Now, people who have an MP3 image of a music recording on their hard drive are called pirates. Where's the profit to this sharer? Where's the deprivation of potential profit or deprivation of use for the owner (let's assume that the potential marketing value of this availability is at least equal to the potential for loss). People selling mixtapes or bootlegging copies of other peoples' property to sell at flea markets or on the streets of Shanghai are certainly pirates. To call these people pirates provides the media with a way to stir peoples' emotions and give their audience a hook to remember this attractive issue from one relevant story to the next. To call them infringers (if this file sitting on their hard drive is indeed a copy of the copyright holder's intellectual property, or if this file is indeed a performance, both of which would be an infringement of the copyright holder's exclusive rights), would be more accurate wouldn't be as sexy. To call them file traders would be even less sexy, but if the file is sitting on their hard drive, are they even trading it?

*

The definition of Stereo: A combining form meaning solid, hard, firm, as in stereochemistry, stereography.

Origin: Gr. Stereos solid. See Stare to gaze. From the Greek "stereos" meaning "solid" - having three dimensions.

Two-channel, 5.1, 10.2, etc., are all examples of stereo audio. Our purpose and intent is to present music and sounds so that they appear as a solid audio image to the listener. Two channels have been in common use for half a century, but this limitation to two speaker was chosen mostly for marketing reasons: the consumer audio companies recognized the appeal of stereo sound, but chose to believe that people would only be willing to accept the addition of one other speaker (and amplifier channel) in their living rooms. Stereo sound had first been presented, in theaters, using three channels across the front. The three-channel stereo approach persisted in theater settings and in professional music production, and is thankfully finding its way to homes.
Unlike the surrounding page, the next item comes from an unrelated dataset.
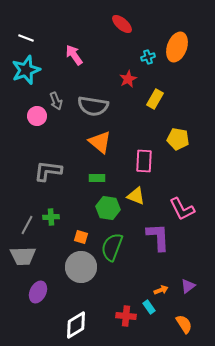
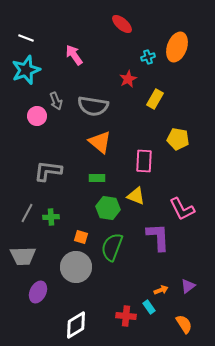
gray line: moved 12 px up
gray circle: moved 5 px left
Six-speaker (or more) systems will of course never be accepted or applicable in every listening situation, but peoples' willingness to install these speaker systems in their homes for movie presentations has shown that there is a substantial market for music presented in better stereo than two channels can provide.

It's time to take back the word "stereo" and apply it any time a solid sonic-image presentation is desired, and not limit this word's usage to two-channel.

*

Mad Cow! The chance of getting Mad Cow disease is less than being struck by lightning six thousand times in your life. The media, needing something to talk about and again to hook people into coming back for more thrills tomorrow (same bat time, same bat channel), call this bug Mad Cow instead of BSE, the abbreviation of the real name of the disease. People get rabies every year and die; people put things up their rear end and die, yet nobody gets Mad Cow, and we could choose to completely avoid the issue by not eating beef if we wanted, and we still hear stories about Mad Cow every day.


The power of words ebbs and flows. Whether it is with great thought or casual indifference, the words we choose affect the impact and clear communication of our ideas. When we speak of the presentation of ideas we have to care to choose our words wisely. It is unwise in the popular media to choose inflammatory words which distort the impact of the described condition.

My high school English teacher should be proud of how I observe the power of words, and their effect on us.